===== Exercise input
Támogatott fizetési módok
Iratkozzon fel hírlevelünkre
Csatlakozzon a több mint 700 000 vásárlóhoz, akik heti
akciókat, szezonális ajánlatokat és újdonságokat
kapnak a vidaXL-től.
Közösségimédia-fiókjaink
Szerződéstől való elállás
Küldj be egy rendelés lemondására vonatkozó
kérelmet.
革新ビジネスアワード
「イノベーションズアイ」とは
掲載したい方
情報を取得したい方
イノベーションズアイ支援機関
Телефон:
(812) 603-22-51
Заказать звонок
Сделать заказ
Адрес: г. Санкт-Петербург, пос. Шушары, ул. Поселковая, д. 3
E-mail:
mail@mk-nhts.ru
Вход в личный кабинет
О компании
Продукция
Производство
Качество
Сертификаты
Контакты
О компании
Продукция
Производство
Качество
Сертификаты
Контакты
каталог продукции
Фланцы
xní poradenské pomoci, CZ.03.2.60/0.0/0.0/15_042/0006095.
==========
===== Exercise input
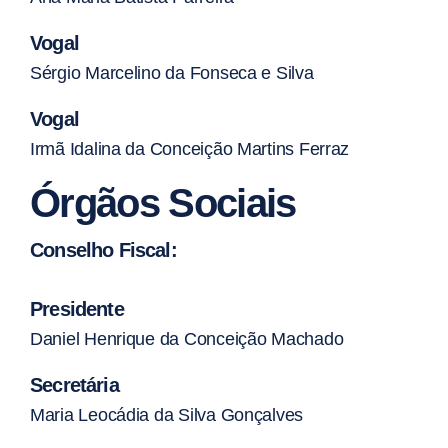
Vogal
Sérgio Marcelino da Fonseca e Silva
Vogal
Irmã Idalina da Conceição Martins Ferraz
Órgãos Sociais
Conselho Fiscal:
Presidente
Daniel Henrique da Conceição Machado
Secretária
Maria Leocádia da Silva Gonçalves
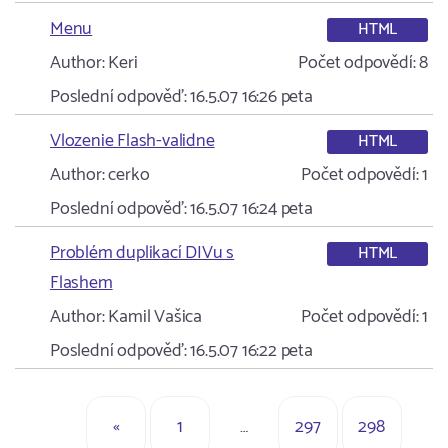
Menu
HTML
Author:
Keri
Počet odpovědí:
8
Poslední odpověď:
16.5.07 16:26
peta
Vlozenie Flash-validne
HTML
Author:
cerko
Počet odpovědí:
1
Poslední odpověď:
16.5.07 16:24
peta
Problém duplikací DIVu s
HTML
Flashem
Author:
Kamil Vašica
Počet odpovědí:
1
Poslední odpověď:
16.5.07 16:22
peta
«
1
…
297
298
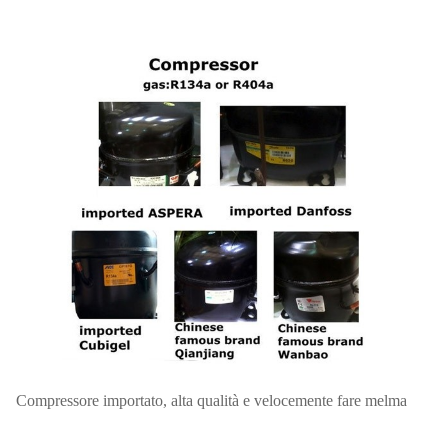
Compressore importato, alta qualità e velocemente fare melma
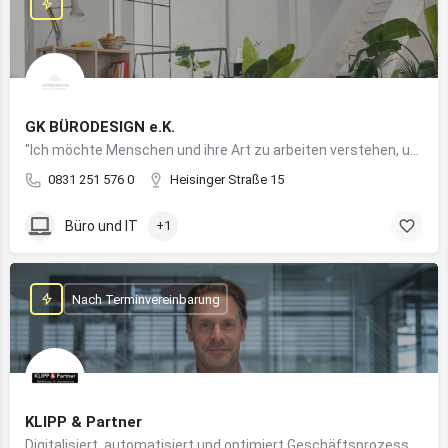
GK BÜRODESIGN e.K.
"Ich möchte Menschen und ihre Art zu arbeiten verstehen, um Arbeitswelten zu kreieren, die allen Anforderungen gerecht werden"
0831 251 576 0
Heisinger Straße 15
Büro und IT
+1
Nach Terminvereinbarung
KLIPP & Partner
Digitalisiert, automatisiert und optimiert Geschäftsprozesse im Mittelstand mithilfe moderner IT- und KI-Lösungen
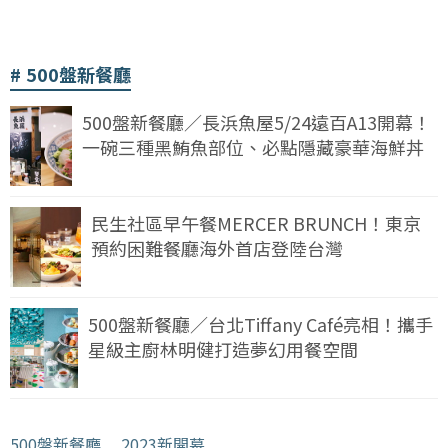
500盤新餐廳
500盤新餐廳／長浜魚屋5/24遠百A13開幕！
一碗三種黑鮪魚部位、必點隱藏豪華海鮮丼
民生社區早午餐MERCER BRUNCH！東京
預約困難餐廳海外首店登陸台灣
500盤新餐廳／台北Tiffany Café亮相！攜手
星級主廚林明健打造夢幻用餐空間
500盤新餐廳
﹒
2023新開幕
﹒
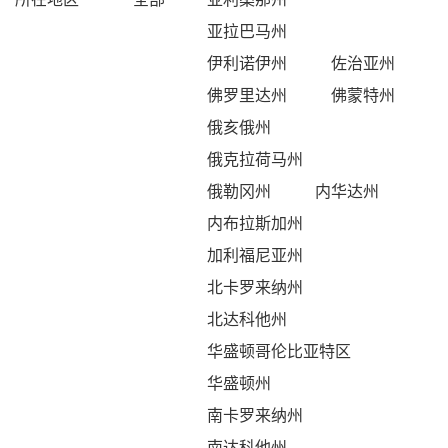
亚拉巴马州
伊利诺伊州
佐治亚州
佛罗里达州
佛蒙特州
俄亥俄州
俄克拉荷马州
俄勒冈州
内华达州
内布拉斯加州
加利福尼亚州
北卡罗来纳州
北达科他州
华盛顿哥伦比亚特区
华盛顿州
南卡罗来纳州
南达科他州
==========
===== Exercise input
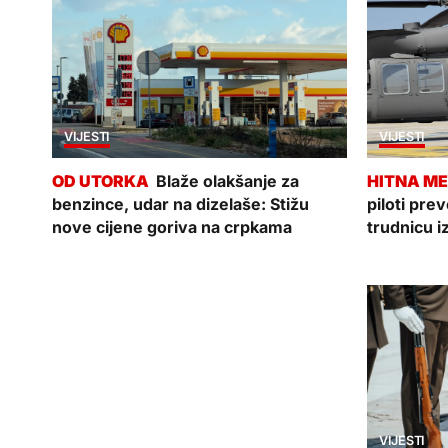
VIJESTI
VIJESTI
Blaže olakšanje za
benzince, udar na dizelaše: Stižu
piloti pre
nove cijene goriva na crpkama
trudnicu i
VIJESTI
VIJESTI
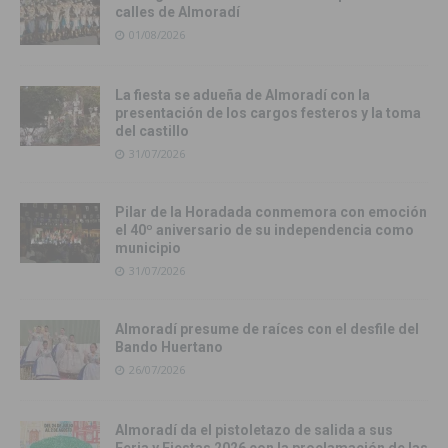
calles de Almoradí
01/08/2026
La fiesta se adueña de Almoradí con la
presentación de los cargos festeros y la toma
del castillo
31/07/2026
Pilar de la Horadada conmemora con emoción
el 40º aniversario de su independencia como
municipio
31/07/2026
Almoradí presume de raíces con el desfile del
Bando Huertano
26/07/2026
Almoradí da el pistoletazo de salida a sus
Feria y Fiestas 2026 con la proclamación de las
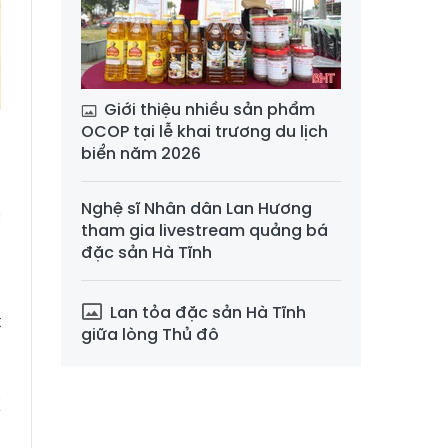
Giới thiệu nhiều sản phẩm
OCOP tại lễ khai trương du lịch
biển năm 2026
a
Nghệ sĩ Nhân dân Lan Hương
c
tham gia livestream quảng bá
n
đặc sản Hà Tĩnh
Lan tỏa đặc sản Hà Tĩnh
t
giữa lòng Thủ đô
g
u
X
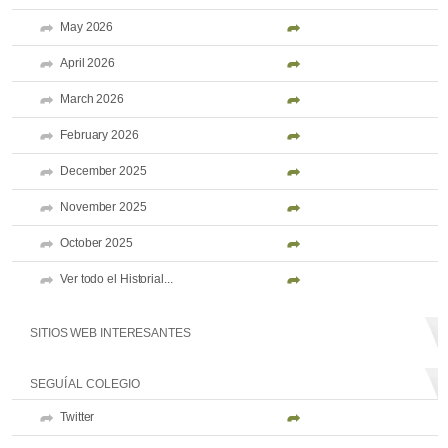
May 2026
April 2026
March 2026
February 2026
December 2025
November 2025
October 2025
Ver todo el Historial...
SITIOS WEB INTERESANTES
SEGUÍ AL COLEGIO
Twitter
==========
▸ **The problem**
Copy out, exactly and alone, the lines of the entries above between the ones holding "Támogatott fizetési módok" and "Сделать заказ", inclusive.

▸ **Task result**
Támogatott fizetési módok
Iratkozzon fel hírlevelünkre
Csatlakozzon a több mint 700 000 vásárlóhoz, akik heti
akciókat, szezonális ajánlatokat és újdonságokat
kapnak a vidaXL-től.
Közösségimédia-fiókjaink
Szerződéstől való elállás
Küldj be egy rendelés lemondására vonatkozó
kérelmet.
革新ビジネスアワード
「イノベーションズアイ」とは
掲載したい方
情報を取得したい方
イノベーションズアイ支援機関
Телефон:
(812) 603-22-51
Заказать звонок
Сделать заказ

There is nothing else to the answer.